Tom Roche signs the documentation which clears his mortgage debt and allows him stay in his home for the rest of his life

By Gearoid Keegan

12 Jul 2022 8:00 PM

‘My debt is cleared’ says relieved Offaly pensioner after mortgage deal

AN Offaly pensioner has told of his relief that the mortgage-to-rent scheme has cleared his debt and allowed him to stay in the house he loves for the rest of his life.

Tullamore native Tom Roche has urged anyone who is in mortgage distress to get help from the Money Advice and Budgeting Service (MABS) first because he found them “fantastic”.

The 73-year-old Rhode resident confessed he considered harming himself and going back on the drink after being off it for 26 years when he fell behind on his TSB loan.

Mr Roche bought a half-acre site near Rhode with over €70,000 in savings in 2001 and then received loan approval from the bank (now called Permanent TSB) for a €150,000 15-year mortgage to build his house. At the time, he was on a “very good” salary with the non-governmental organisation (NGO) he founded, Just Forests.

An education and lobbying group for environmental causes, with a focus on sustainable forestry, Just Forests was receiving funding from the Department of the Environment, Concern and Trocaire.

“I got mortgage approval straight away,” said Mr Roche. He went ahead and built a 1,200 square feet two-bedroom bungalow (see picture below), plus a detached workshop for his carpentry and furniture restoration business.

“Everything was good for a while, I paid [the bank] back €72,000 over the next eight or nine years. Never once did they have to pick up the phone looking for the mortgage, it was there every month on the day.”

The recession of the late 2000s spelled the end of the Government grant for Just Forests. “When the crisis came NGOs like Just Forests were the first ones cut, the first to be wiped off the payroll,” said Mr Roche.

“I knew what was happening and I was straight into TSB in Tullamore. I didn’t delay one minute and I said I have lost my job, I have no livelihood coming in and I’m going in to sign on social welfare.”

He made an effort to keep up some repayments but soon found it almost impossible. Meanwhile, the bank began to contact him constantly.

He succeeded in getting other work but the arrears on his home had gone “sky high” so that even after paying back €72,000 the bank were “looking for €165,000” from him – €15,000 more than the original loan.

Mr Roche said he reached the point where he would stand at a bridge and “wondered would I… I was in an awful state. Thanks be to God I never went back to the drink. It would have softened the pain but it would only create more pain in the long run.”

After an unsuccessful attempt to agree a personal insolvency arrangement with the bank, he decided to try the mortgage-to-rent option and got assistance from the MABS office in Mullingar.

His mortgage has been bought by iCare Housing and through the mortgage-to-rent scheme he is treated as a social housing tenant in his own home once he surrenders the property.

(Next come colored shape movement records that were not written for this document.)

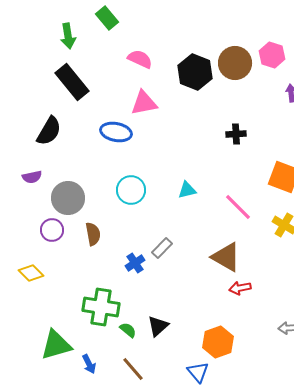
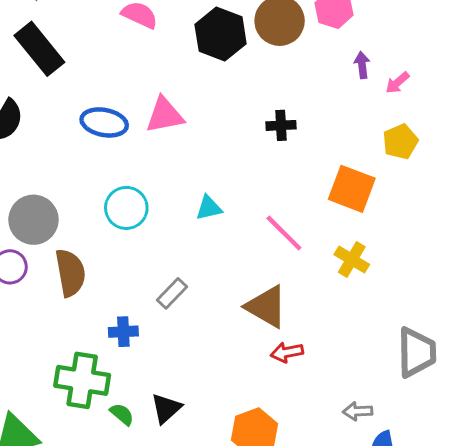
pink triangle: (144, 103) -> (165, 115), moved
brown semicircle: (93, 234) -> (70, 273), size x1.4
blue cross: (135, 263) -> (123, 332), moved, turned 30

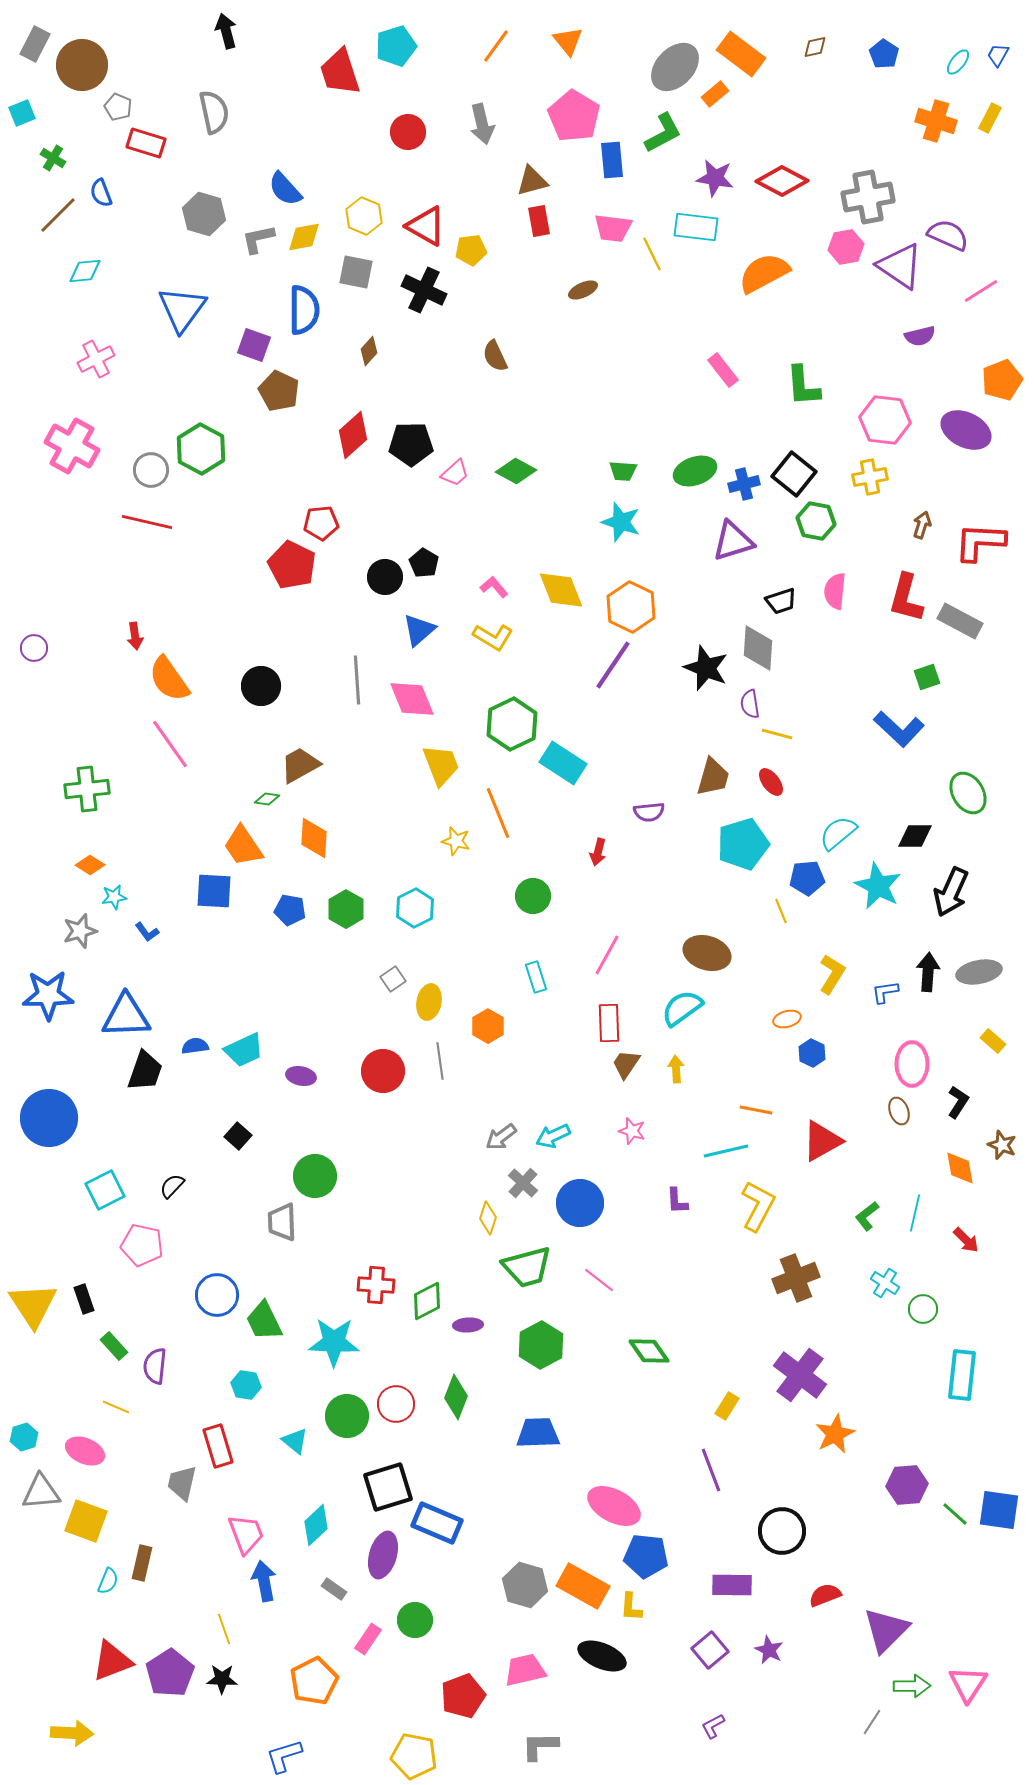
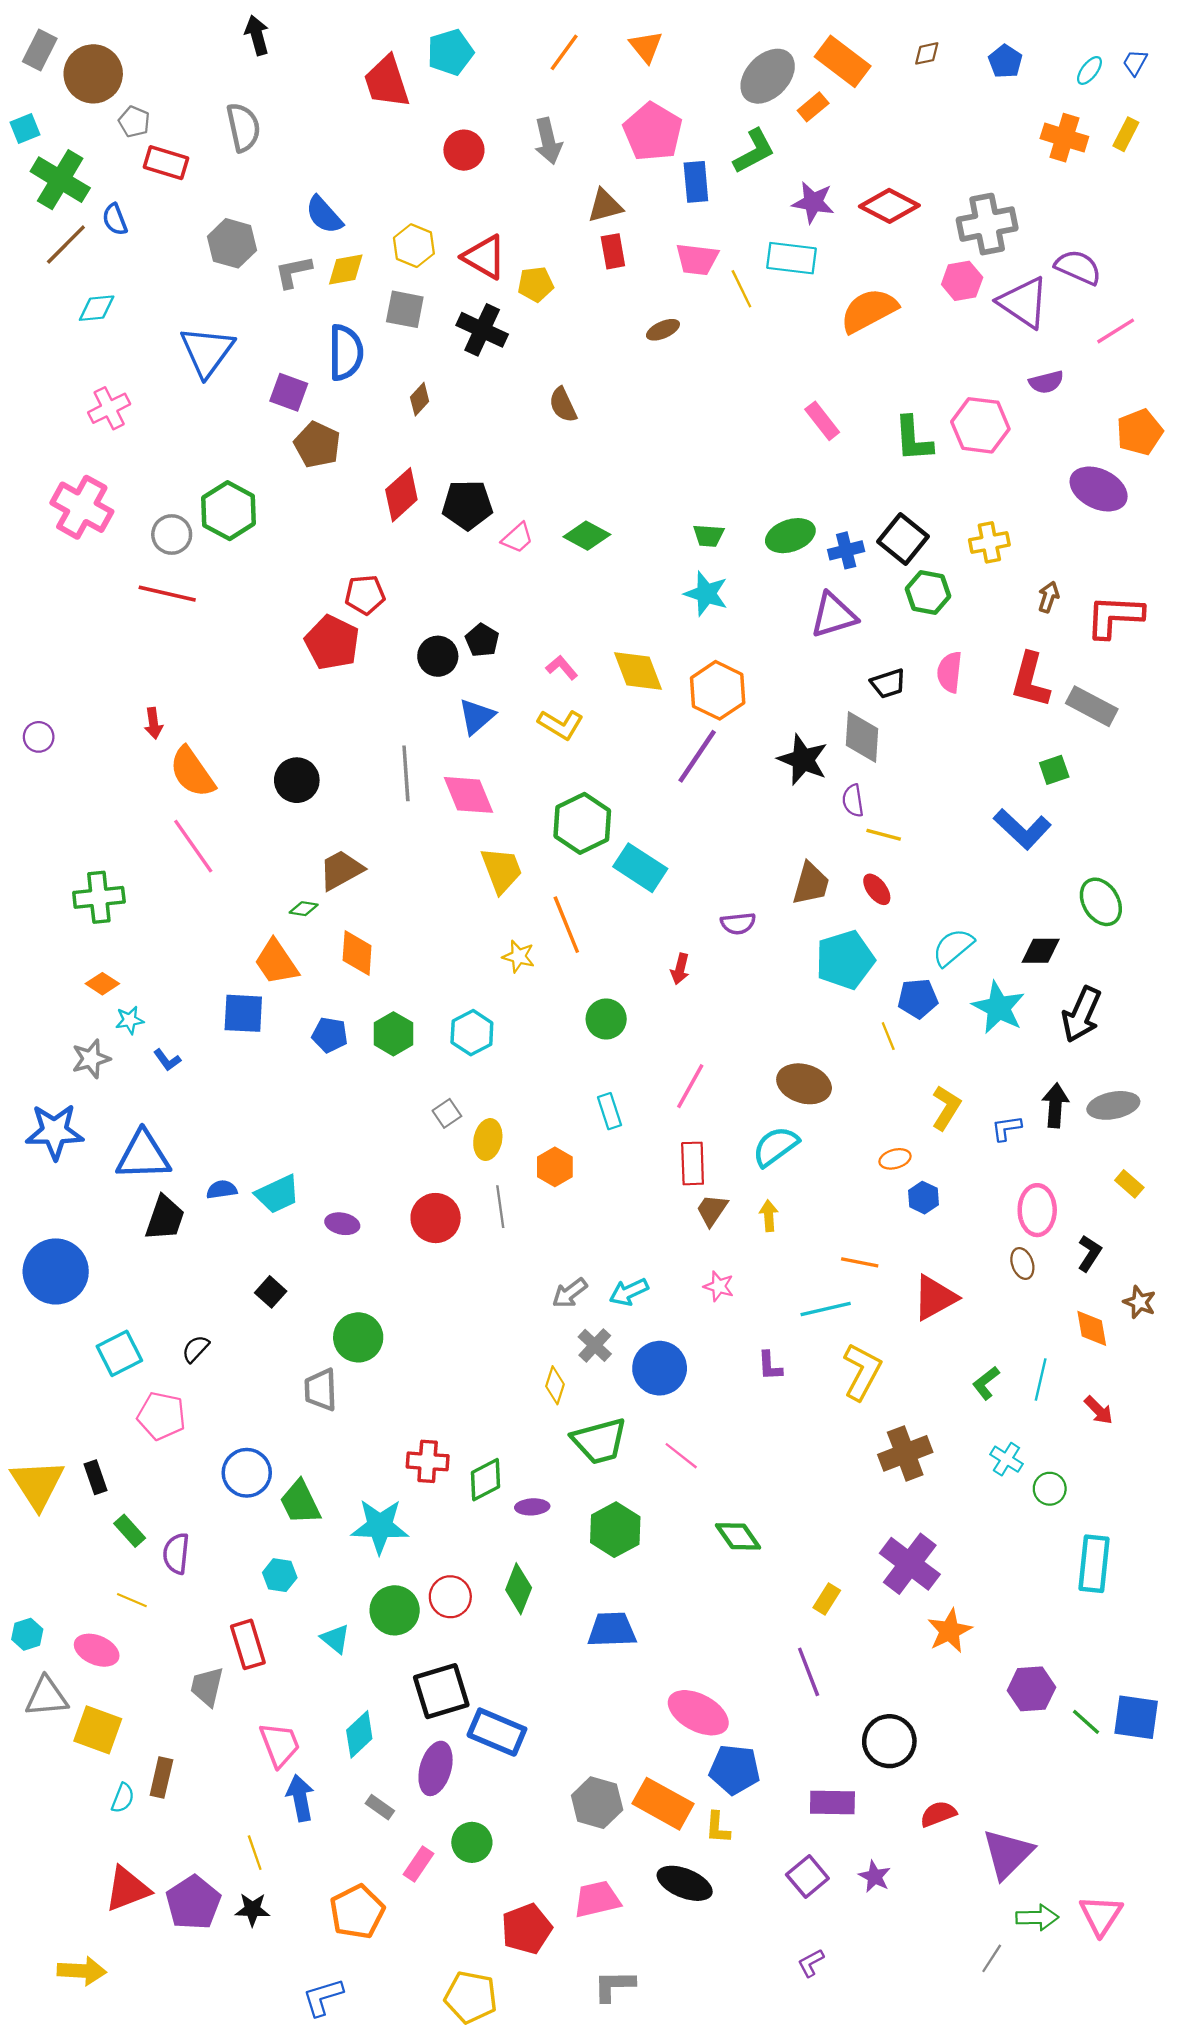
green cross: (53, 158) -> (60, 180), size x2.0
pink hexagon: (885, 420) -> (980, 425), moved

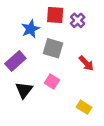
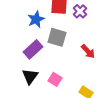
purple rectangle: (15, 61) -> (33, 49), moved
pink square: (52, 81) -> (55, 79), moved

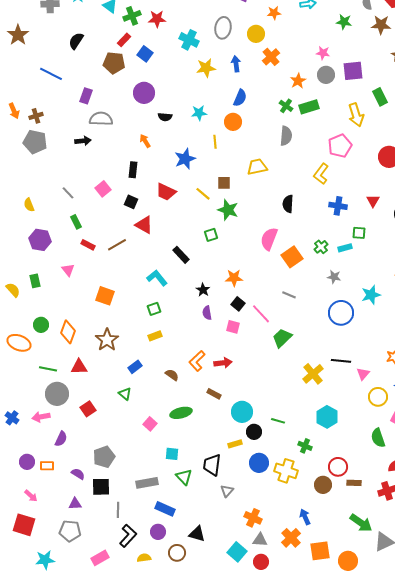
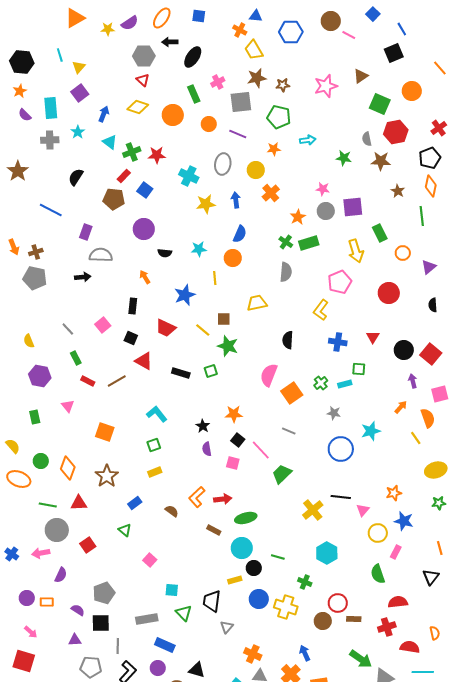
black rectangle: (181, 255) -> (181, 373), moved, turned -30
yellow semicircle: (13, 290) -> (13, 446), moved
green ellipse: (181, 413) -> (246, 518), moved
gray pentagon: (70, 531) -> (91, 667), moved

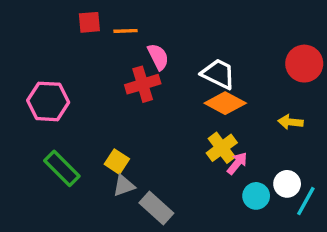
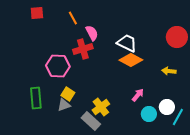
red square: (89, 22) -> (37, 13), moved
orange line: (125, 31) -> (73, 18), turned 64
pink hexagon: (48, 101) -> (58, 66), moved
yellow cross: (222, 148) -> (101, 107), moved
green rectangle: (62, 168) -> (36, 98), turned 40
gray triangle: (124, 186) -> (64, 105), moved

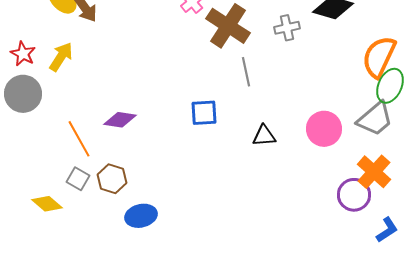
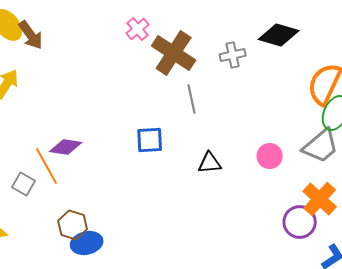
pink circle: (324, 129) -> (270, 156), size x0.7
orange line: (79, 139) -> (47, 166), moved
gray square: (78, 179) -> (24, 184), moved
brown hexagon: (112, 179) -> (73, 225), moved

As of May 10 last, Permanent TSB said the total owed by Mr Roche was €199,741, including arrears of €155,769.

Mr Roche said another advantage of the scheme is that because he is becoming a social housing tenant he does not have to pay for ongoing maintenance in his home.

“I have signed the voluntary surrender and it goes back to iCare and when it’s finalised I get to stay here for the rest of my life. I’ll have to pay a nominal rent of about €40 a week,” said Mr Roche.